There are other augmentation systems available worldwide, both government and commercial. These systems use differential, static, or real-time techniques.

U.S. Policy on International Cooperation

The U.S. Space-Based Positioning, Navigation, and Timing Policy underscores the importance that all global navigation satellite systems and their augmentations be compatible with GPS.

The agreement in 2004 between the United States and the European Union (E.U.) on GPS and Galileo recognized the benefits of interoperable systems. The parties agreed to pursue a common, open, civil signal on both Galileo and future GPS satellites, in addition to ongoing cooperation on the GPS-based EGNOS augmentation system.

The United States has a long cooperative relationship with Japan on GPS. In addition to the Multifunction Transport Satellite (MTSAT) Satellite Augmentation System (MSAS), the parties are working towards developing a GPS-compatible regional satellite "mini-" constellation known as the Quasi Zenith Satellite System (QZSS).
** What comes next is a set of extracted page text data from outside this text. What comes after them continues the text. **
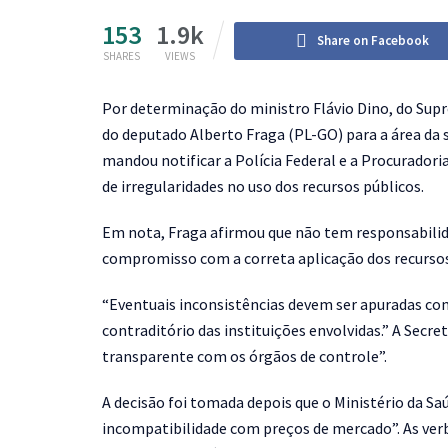
153
1.9k
Share on Facebook
SHARES
VIEWS
P
or determinação do ministro Flávio Dino, do Sup
do deputado Alberto Fraga (PL-GO) para a área da s
mandou notificar a Polícia Federal e a Procurador
de irregularidades no uso dos recursos públicos.
Em nota, Fraga afirmou que não tem responsabilida
compromisso com a correta aplicação dos recursos 
“Eventuais inconsistências devem ser apuradas com
contraditório das instituições envolvidas.” A Secre
transparente com os órgãos de controle”.
A decisão foi tomada depois que o Ministério da 
incompatibilidade com preços de mercado”. As ver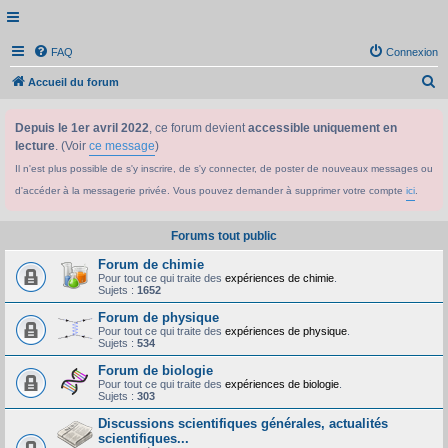
FAQ
Connexion
R
Accueil du forum
e
Depuis le 1er avril 2022
, ce forum devient
accessible uniquement en
c
lecture
. (Voir
ce message
)
h
Il n'est plus possible de s'y inscrire, de s'y connecter, de poster de nouveaux messages ou
e
d'accéder à la messagerie privée. Vous pouvez demander à supprimer votre compte
ici
.
r
c
Forums tout public
h
Forum de chimie
e
Pour tout ce qui traite des
expériences de chimie
.
Sujets :
1652
r
Forum de physique
Pour tout ce qui traite des
expériences de physique
.
Sujets :
534
Forum de biologie
Pour tout ce qui traite des
expériences de biologie
.
Sujets :
303
Discussions scientifiques générales, actualités
scientifiques...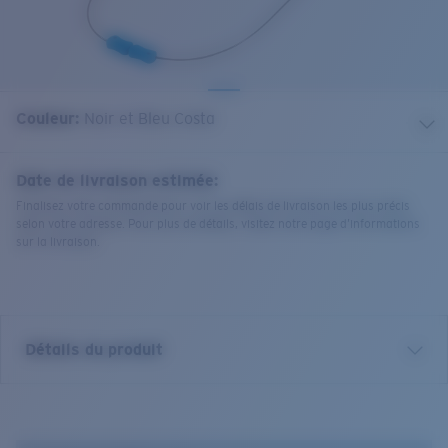
Couleur:
Noir et Bleu Costa
Date de livraison estimée:
Finalisez votre commande pour voir les délais de livraison les plus précis
selon votre adresse. Pour plus de détails, visitez notre page d’informations
sur la livraison.
Détails du produit
Le cordon réglable Costa C-Line.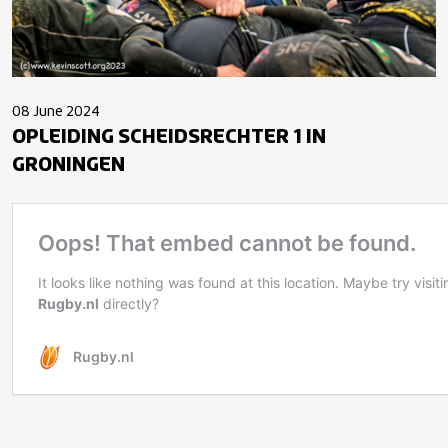
08 June 2024
OPLEIDING SCHEIDSRECHTER 1 IN
GRONINGEN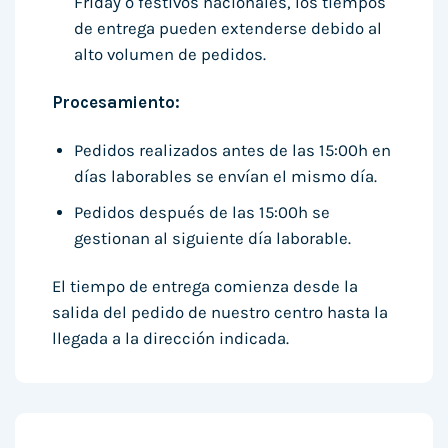
Friday o festivos nacionales, los tiempos
de entrega pueden extenderse debido al
alto volumen de pedidos.
Procesamiento:
Pedidos realizados antes de las 15:00h en
días laborables se envían el mismo día.
Pedidos después de las 15:00h se
gestionan al siguiente día laborable.
El tiempo de entrega comienza desde la
salida del pedido de nuestro centro hasta la
llegada a la dirección indicada.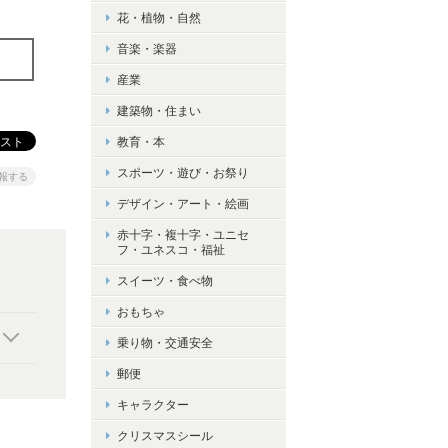
花・植物・自然
音楽・楽器
産業
建築物・住まい
教育・本
スポーツ・遊び・お祭り
報する
デザイン・アート・絵画
赤十字・複十字・ユニセ
フ・ユネスコ・福祉
スイーツ・食べ物
おもちゃ
乗り物・交通安全
郵便
キャラクター
クリスマスシール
The United States is also consulting closely with India on its development of its GAGAN space-based augmentation system, and with the Russian Federation on compatibility and interoperability between GPS and Russia's satellite navigation system, GLONASS.

The U.S. Department of Defense also cooperates with numerous countries to ensure that GPS provides military space-based PNT service and interoperable user equipment to its coalition partners around the world.

Space-based PNT services must serve global users with transparent interfaces and standards. The U.S. policy is to provide space-based PNT services on a continuous worldwide basis, freely available to all for civil, commercial, and scientific uses, and provide open, free access, to information necessary to develop and build equipment to use these services.